Jake finalmente cedeu enquanto explicava rapidamente como o evento havia se desenrolado. A Víbora não ficou surpresa e nem impressionada com a coisa toda, pois aparentemente tinha sido padrão... até que ele chegou à rodada final. Quando Jake mencionou que a entidade do sistema havia aparecido, ele ficou especialmente interessado.
“Sim... a forma que eles tomam difere. Quando você olha para ela, você vê um humano. Eu vejo uma serpente... o gavião na sua cabeça provavelmente viu um gavião lá. Ou um humano... difere de indivíduo para indivíduo; nem sempre é um ser da sua própria raça. Quanto às coisas que você explicou sobre como o tempo e o espaço pareciam estranhos... bem, não tente pensar muito nisso. Nenhum desses conceitos tem muito significado quando o sistema está diretamente envolvido.”
“Eu sei, eu já desisti de tentar entender. Mas, quão poderoso o sistema realmente é?”, perguntou Jake. Ele já meio que sabia, mas queria aprender com alguém que deveria saber mais.

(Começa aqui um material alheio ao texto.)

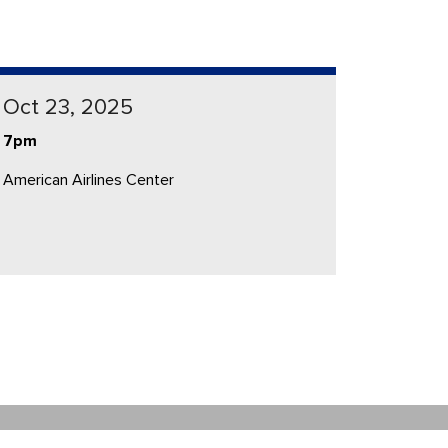
Oct 23, 2025
7pm
American Airlines Center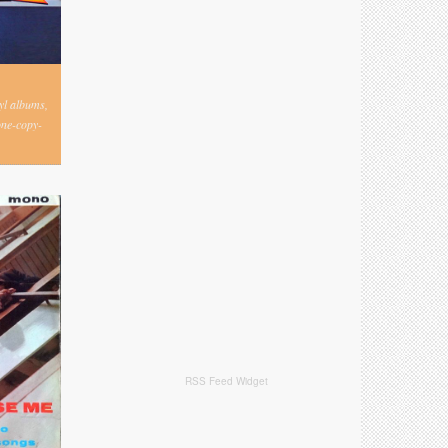
nyl albums,
one-copy-
RSS Feed Widget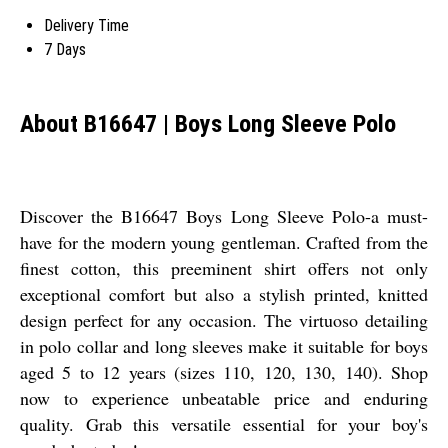
Delivery Time
7 Days
About B16647 | Boys Long Sleeve Polo
Discover the B16647 Boys Long Sleeve Polo-a must-
have for the modern young gentleman. Crafted from the
finest cotton, this preeminent shirt offers not only
exceptional comfort but also a stylish printed, knitted
design perfect for any occasion. The virtuoso detailing
in polo collar and long sleeves make it suitable for boys
aged 5 to 12 years (sizes 110, 120, 130, 140). Shop
now to experience unbeatable price and enduring
quality. Grab this versatile essential for your boy's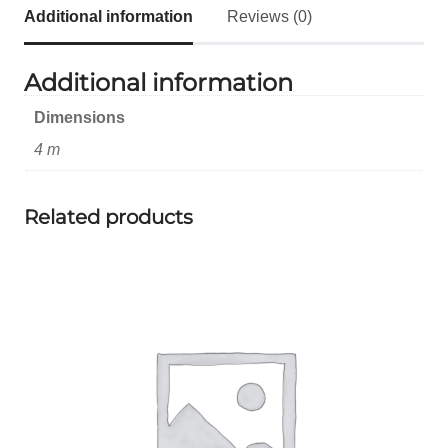
Additional information
Reviews (0)
Additional information
Dimensions
4 m
Related products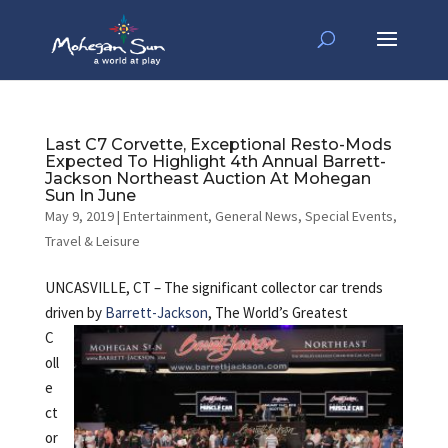
Last C7 Corvette, Exceptional Resto-Mods
Expected To Highlight 4th Annual Barrett-
Jackson Northeast Auction At Mohegan
Sun In June
May 9, 2019
|
Entertainment
,
General News
,
Special Events
,
Travel & Leisure
UNCASVILLE, CT – The significant collector car trends
driven by
Barrett-Jackson
,
The World’s Greatest
C
oll
e
ct
or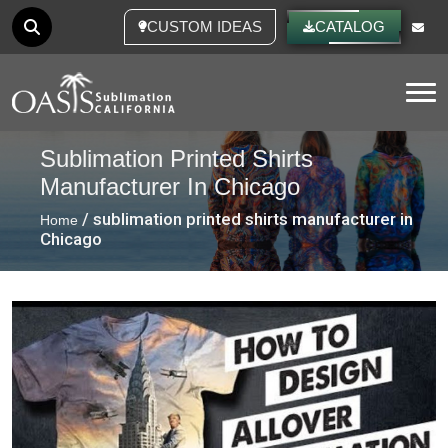
CUSTOM IDEAS
CATALOG
Tog
Sublimation Printed Shirts
Manufacturer In Chicago
/ sublimation printed shirts manufacturer in
Home
Chicago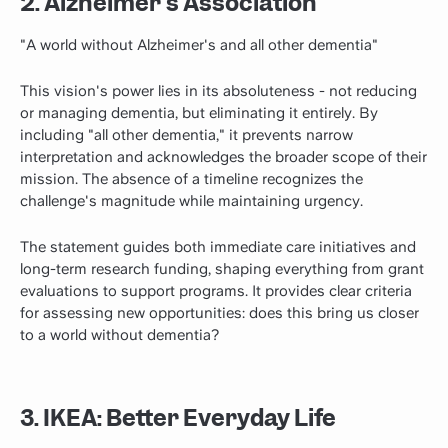
2. Alzheimer's Association
"A world without Alzheimer's and all other dementia"
This vision's power lies in its absoluteness - not reducing
or managing dementia, but eliminating it entirely. By
including "all other dementia," it prevents narrow
interpretation and acknowledges the broader scope of their
mission. The absence of a timeline recognizes the
challenge's magnitude while maintaining urgency.
The statement guides both immediate care initiatives and
long-term research funding, shaping everything from grant
evaluations to support programs. It provides clear criteria
for assessing new opportunities: does this bring us closer
to a world without dementia?
3. IKEA: Better Everyday Life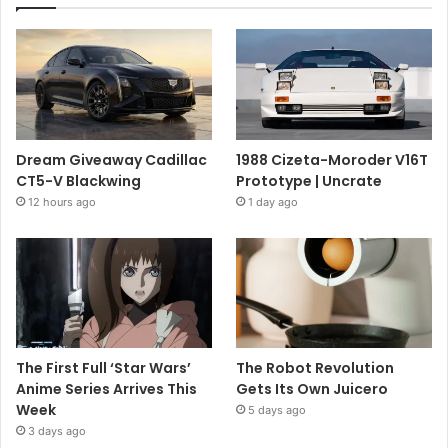
Dream Giveaway Cadillac
1988 Cizeta-Moroder V16T
CT5-V Blackwing
Prototype | Uncrate
12 hours ago
1 day ago
The First Full ‘Star Wars’
The Robot Revolution
Anime Series Arrives This
Gets Its Own Juicero
Week
5 days ago
3 days ago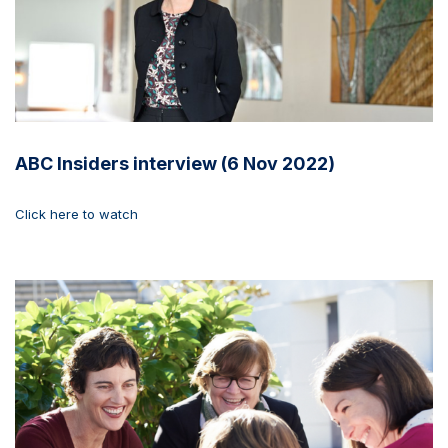
ABC Insiders interview (6 Nov 2022)
Click here to watch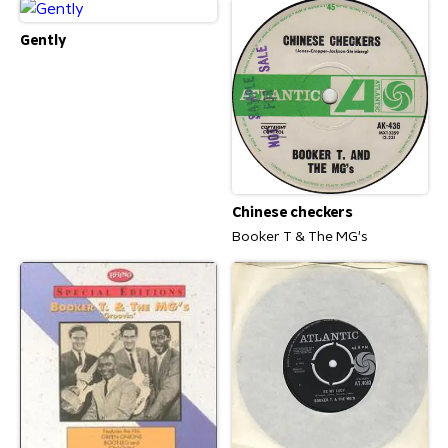
Gently
Chinese checkers
Booker T & The MG's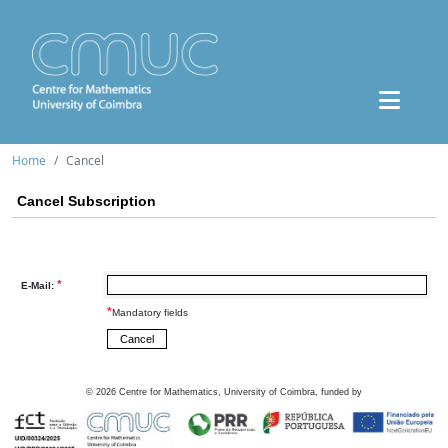
Home
Cancel
Cancel Subscription
*
E-Mail:
*
Mandatory fields
©
2026
Centre for Mathematics, University of Coimbra, funded by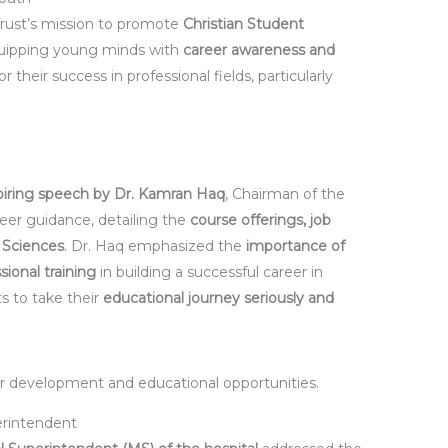
 Trust’s mission to promote
Christian Student
quipping young minds with
career awareness and
r their success in professional fields, particularly
piring speech by Dr. Kamran Haq
, Chairman of the
reer guidance, detailing the
course offerings, job
h Sciences
. Dr. Haq emphasized the
importance of
sional training
in building a successful career in
s to take their
educational journey seriously and
er development and educational opportunities.
erintendent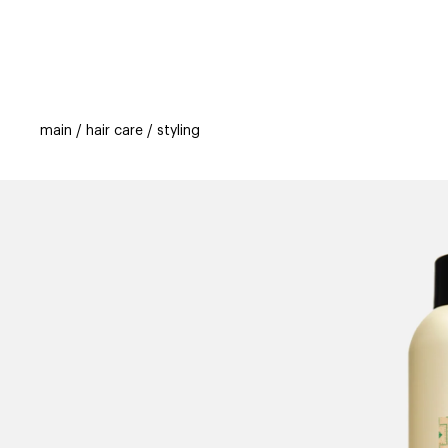
categories
brands
new
beauty off
main
hair care
styling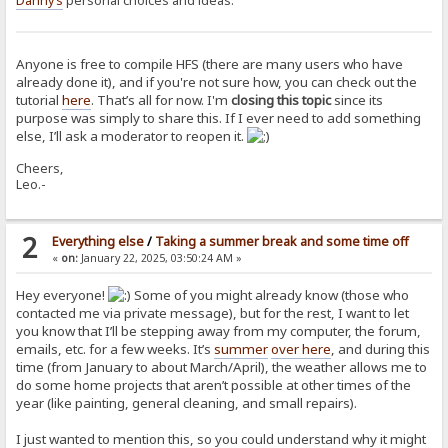
Danny’s
personal choices and ideas.
Anyone is free to compile HFS (there are many users who have
already done it), and if you're not sure how, you can check out the
tutorial
here
. That’s all for now. I'm
closing this topic
since its
purpose was simply to share this. If I ever need to add something
else, I’ll ask a moderator to reopen it.
Cheers,
Leo.-
2
Everything else
/
Taking a summer break and some time off
«
on:
January 22, 2025, 03:50:24 AM »
Hey everyone!
Some of you might already know (those who
contacted me via private message), but for the rest, I want to let
you know that I’ll be stepping away from my computer, the forum,
emails, etc. for a few weeks. It’s
summer
over here
, and during this
time (from January to about March/April), the weather allows me to
do some home projects that aren’t possible at other times of the
year (like painting, general cleaning, and small repairs).
I just wanted to mention this, so you could understand why it might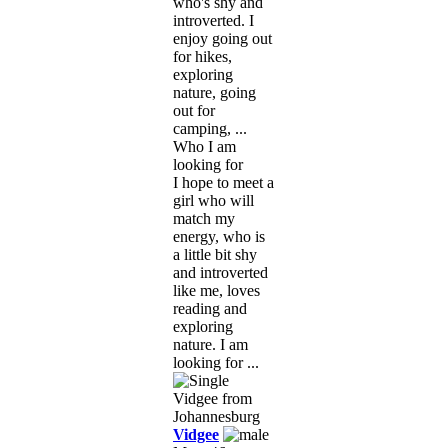
who's shy and
introverted. I
enjoy going out
for hikes,
exploring
nature, going
out for
camping, ...
Who I am
looking for
I hope to meet a
girl who will
match my
energy, who is
a little bit shy
and introverted
like me, loves
reading and
exploring
nature. I am
looking for ...
Vidgee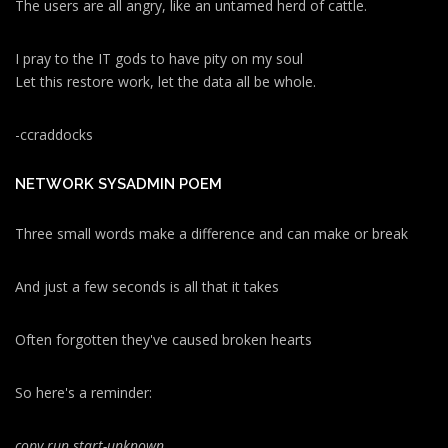
The users are all angry, like an untamed herd of cattle.
I pray to the IT gods to have pity on my soul
Let this restore work, let the data all be whole.
-ccraddocks
NETWORK SYSADMIN POEM
Three small words make a difference and can make or break
And just a few seconds is all that it takes
Often forgotten they've caused broken hearts
So here's a reminder:
copy run start
-unknown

“A própria pergunta não faz sentido. Seria como perguntar quão forte é a realidade. Quão forte é a energia. Quão forte é o conceito de existência. Não há nada para quantificar, nada para comparar. Para um único evento, o sistema recreou universos inteiros por capricho, criou seres mais poderosos do que qualquer deus, até eu, e facilita tudo o que somos. Sem o sistema, nenhum de nós existiria. Tudo é o sistema; o sistema é tudo. Apenas pense nisso assim”, explicou a Víbora.

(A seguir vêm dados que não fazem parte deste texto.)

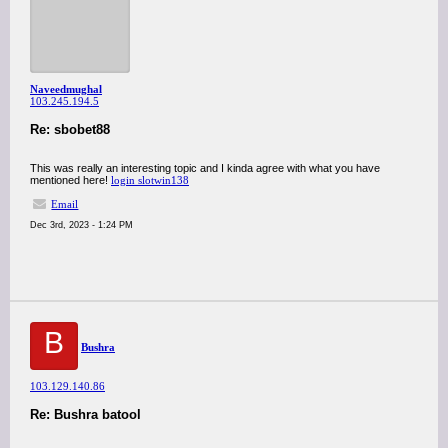
Naveedmughal
103.245.194.5
Re: sbobet88
This was really an interesting topic and I kinda agree with what you have
mentioned here!
login slotwin138
Email
Dec 3rd, 2023 - 1:24 PM
B
Bushra
103.129.140.86
Re: Bushra batool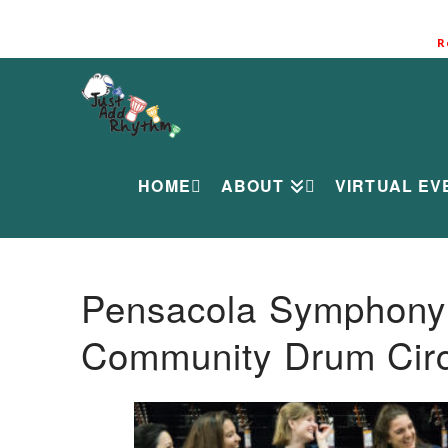
R
HOME
ABOUT
VIRTUAL EV
Pensacola Symphony O
Community Drum Circ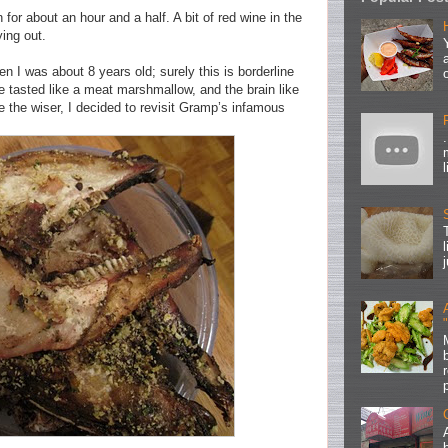
for about an hour and a half. A bit of red wine in the
ing out.
 I was about 8 years old; surely this is borderline
e tasted like a meat marshmallow, and the brain like
the wiser, I decided to revisit Gramp’s infamous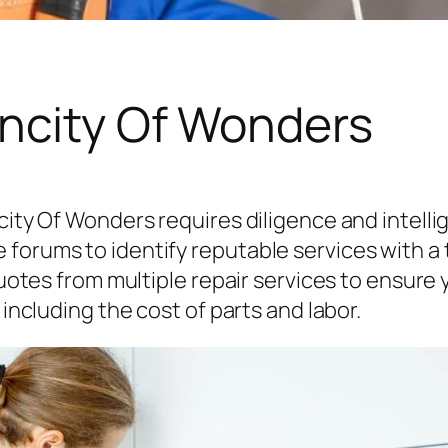
oncity Of Wonders
city Of Wonders requires diligence and intelli
orums to identify reputable services with a tr
quotes from multiple repair services to ensure yo
 including the cost of parts and labor.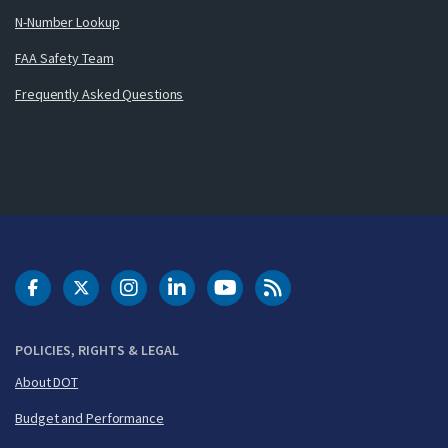
N-Number Lookup
FAA Safety Team
Frequently Asked Questions
DOT Facebook
DOT Twitter
DOT Instagram
DOT LinkedIn
FAA YouTube
Cleared for Takeoff 
POLICIES, RIGHTS & LEGAL
About DOT
Budget and Performance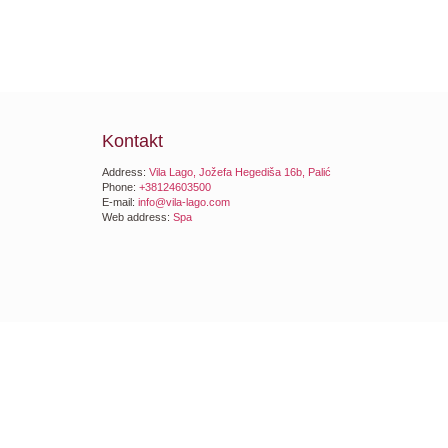
Kontakt
Address:
Vila Lago, Jožefa Hegediša 16b, Palić
Phone:
+38124603500
E-mail:
info@vila-lago.com
Web address:
Spa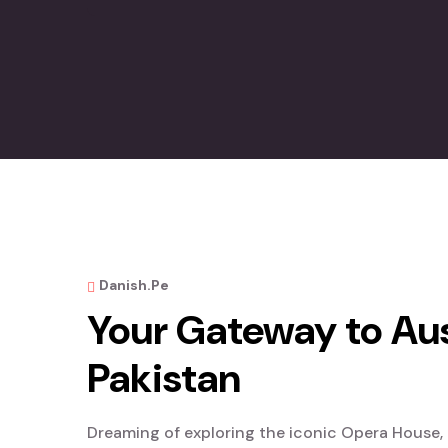
Danish.pe
Your Gateway to Aus
Pakistan
Dreaming of exploring the iconic Opera House, r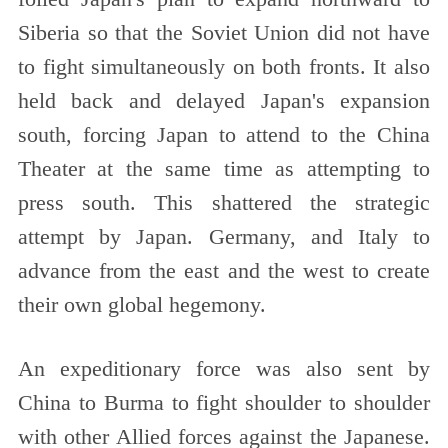
Siberia so that the Soviet Union did not have
to fight simultaneously on both fronts. It also
held back and delayed Japan's expansion
south, forcing Japan to attend to the China
Theater at the same time as attempting to
press south. This shattered the strategic
attempt by Japan. Germany, and Italy to
advance from the east and the west to create
their own global hegemony.
An expeditionary force was also sent by
China to Burma to fight shoulder to shoulder
with other Allied forces against the Japanese.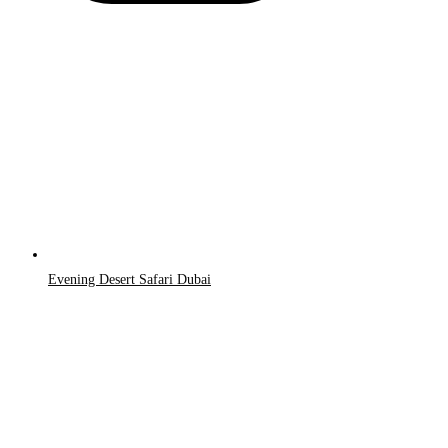
Evening Desert Safari Dubai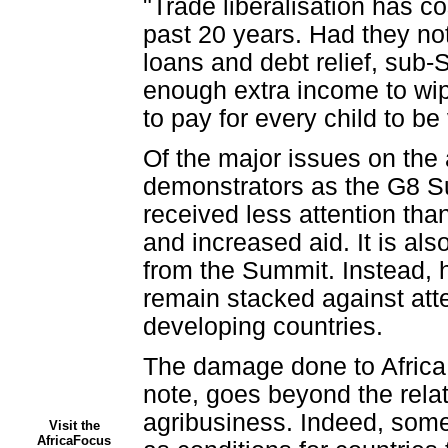
"Trade liberalisation has c
past 20 years. Had they not 
loans and debt relief, sub
enough extra income to wipe
to pay for every child to be
Of the major issues on the 
demonstrators as the G8 Su
received less attention tha
and increased aid. It is al
from the Summit. Instead, h
remain stacked against atte
developing countries.
The damage done to Africa b
note, goes beyond the relat
agribusiness. Indeed, some
Visit the
AfricaFocus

“Então, quebrado vezes infinito?”, perguntou Jake meio sério, meio brincando.
“Infinito vezes infinito ainda!” Villy respondeu brincando.
“Hum. Onde eu registro uma reclamação sobre meu arco ser apenas lendário então? Poderia ter me dado um Arco de Tiro Único ou algo assim.”

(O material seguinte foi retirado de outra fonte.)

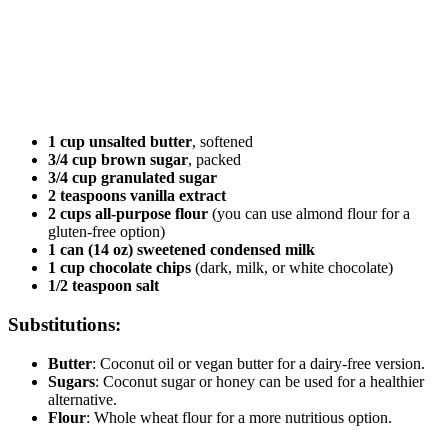
1 cup unsalted butter
, softened
3/4 cup brown sugar
, packed
3/4 cup granulated sugar
2 teaspoons vanilla extract
2 cups all-purpose flour
(you can use almond flour for a
gluten-free option)
1 can (14 oz) sweetened condensed milk
1 cup chocolate chips
(dark, milk, or white chocolate)
1/2 teaspoon salt
Substitutions:
Butter
: Coconut oil or vegan butter for a dairy-free version.
Sugars
: Coconut sugar or honey can be used for a healthier
alternative.
Flour
: Whole wheat flour for a more nutritious option.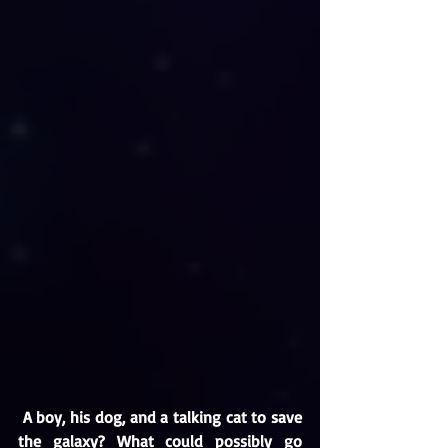
A boy, his dog, and a talking cat to save 
the galaxy? What could possibly go 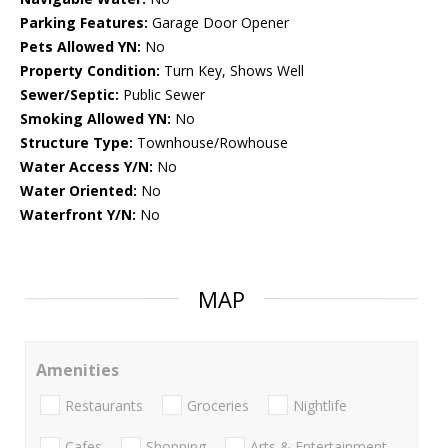
Parking Features:
Garage Door Opener
Pets Allowed YN:
No
Property Condition:
Turn Key, Shows Well
Sewer/Septic:
Public Sewer
Smoking Allowed YN:
No
Structure Type:
Townhouse/Rowhouse
Water Access Y/N:
No
Water Oriented:
No
Waterfront Y/N:
No
MAP
Amenities
Restaurants
Groceries
Nightlife
Cafes
Shopping
Arts & Entertainment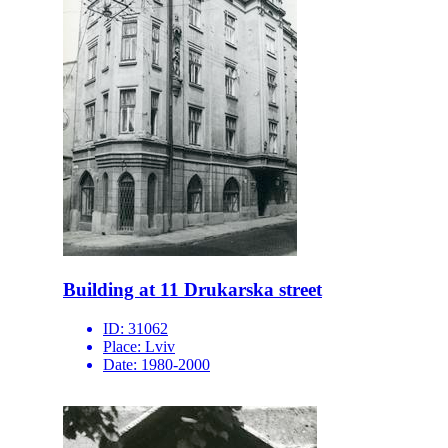
Building at 11 Drukarska street
ID:
31062
Place:
Lviv
Date:
1980-2000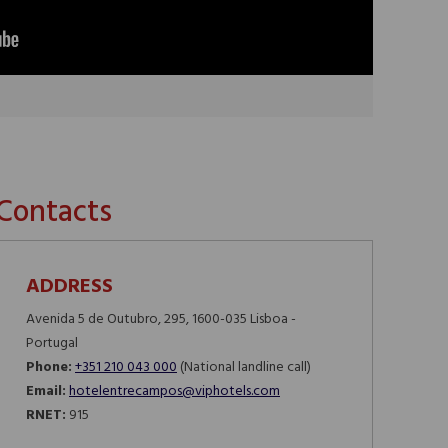
Contacts
ADDRESS
Avenida 5 de Outubro, 295, 1600-035 Lisboa -
Portugal
Phone:
+351 210 043 000
(National landline call)​​​​​​​
Email:
hotelentrecampos@viphotels.com
RNET:
915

“Infelizmente... parece que até mesmo o sistema onipotente tem poderes limitados nos reinos do suporte ao cliente. Embora tecnicamente, você apenas ter expressado ou até mesmo pensado em suas reclamações significa que elas foram registradas e são conhecidas”, Villy respondeu alegremente.
“Bem, eu apenas vou me virar então”, Jake cedeu, agindo todo ofendido. “De qualquer forma, a fase final teve coisas boas...”
Ele mencionou os itens um por um, Villy ficando impressionado com o que o sistema distribuiu. O Coração das Trevas e o Núcleo da Masmorra eram itens incrivelmente valiosos que seriam vendidos por preços absurdos no multiverso maior se alguém pudesse comprá-los. Os equipamentos lendários também eram ótimos, embora Villy honestamente se importasse pouco com eles. Jake sabia que ele só fingiu estar animado com o arco de Jake, mas tudo bem... era como Jake recebendo seu primeiro carro batido e indo até seu amigo com uma garagem cheia de supercarros. Claro, ele ficaria feliz por você, mas ele não ficaria exatamente impressionado.
Villy também achou o Mármore Sagrado um pouco engraçado e disse que a formação para o clã Noboru e o Chifre também eram bons. De acordo com ele, ambos seriam úteis para o resto do grau D e uma boa maneira de entrar no grau C antes que começassem a ficar ultrapassados e exigirem atualizações.
Apenas um deles até agora realmente o havia impressionado de todos os itens. O Dom do Vento. Era o tipo de item que nunca, de forma alguma, poderia ser comprado. Era um item pelo qual até mesmo elementais de grau S iriam massacrar galáxias inteiras para obter, e deuses duelariam.
Era um item que era mais qualitativo do que quantitativo em poder. Os efeitos exatos Villy não tinha certeza, mas provavelmente resultariam em Sylphie melhorando uma habilidade e afetando seus Registros para evoluções futuras. Como ela era categorizada como um monstro, tesouros naturais também poderiam talvez dar a ela níveis, embora o Dom raramente fizesse isso. No geral... foi ótimo para ela.
“O item final foi uma garrafa de Renovação da Alma”, disse Jake ao terminar de resumir o que eles ganharam.
“... Não faço ideia do que é isso”, Villy apenas respondeu, com Jake ouvindo confusão genuína em sua voz.
Jake respondeu invocando a garrafa em sua mão para mostrá-la, enquanto a identificava novamente.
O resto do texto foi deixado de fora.